Jamie would meticulously schedule his days around finding time alone to watch porn and masturbate—often up to five times a day.

The 32-year-old Michigan engineer, who did not want to use his real name due to privacy concerns, first watched porn at the impressionable age of 12, but never realized he had a problem until just after his father’s funeral three years ago.

“I didn’t shed a single tear,” he says. “I didn’t know how to react happily or sadly to anything.” That’s when his porn consumption spiraled—combined with stress, anxiety, and depression—and he locked himself in his room “all day.” The only thing that seemed palpable, he recalls, “was that rush of dopamine” delivered by an intense session of hardcore porn viewing. But for Jamie, who is Christian, those fleeting moments of porn-fueled transcendance were followed by far deeper lows, including suicidal ideations.

This past March, Jamie says his partner angrily confronted him over his compulsive porn consumption, accusing him of lying and committing adultery.

Jamie’s “entire world came down.” He admitted he felt that he was addicted, begged for her forgiveness, temporarily moved back in with his mother, and renounced porn. That’s when he found Relay, an app created by a pair of Mormon college students that claims it can help people “take back control from porn, one day at a time.” Jamie promised his partner he would never watch porn again—and she gave him one chance.
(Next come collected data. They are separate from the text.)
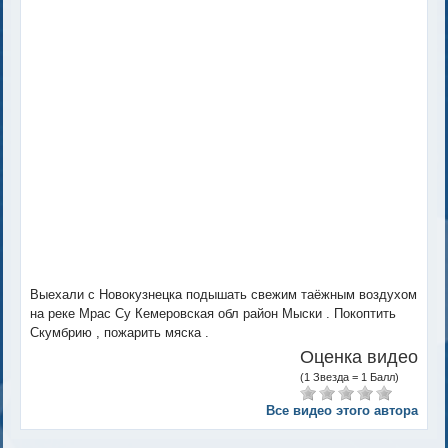
Выехали с Новокузнецка подышать свежим таёжным воздухом
на реке Мрас Су Кемеровская обл район Мыски . Покоптить
Скумбрию , пожарить мяска .
Оценка видео
(1 Звезда = 1 Балл)
Все видео этого автора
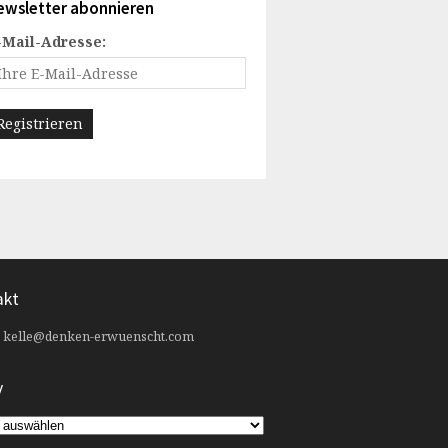
ewsletter abonnieren
-Mail-Adresse:
akt
:
kelle@denken-erwuenscht.com
v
The app provides a comprehensive plan to stop watching porn, with videos by therapists, daily journal prompts, live group sharing sessions, and a function to address serious urges. Users even keep track of each other’s porn-free streaks, with a “Live Milestone” ticker. This is all in an effort to help customers, who pay $149 per year for full access, unpack their underlying issues like loneliness and trauma to help prevent relapse. The app has been downloaded over 110,000 times, with company data showing that 89 percent of its users are male.

This month, Relay has partnered with anti-porn advocacy nonprofit Fight the New Drug for “the November Project”—a new initiative to encourage people to abstain from porn—with 28,000 sign-ups so far.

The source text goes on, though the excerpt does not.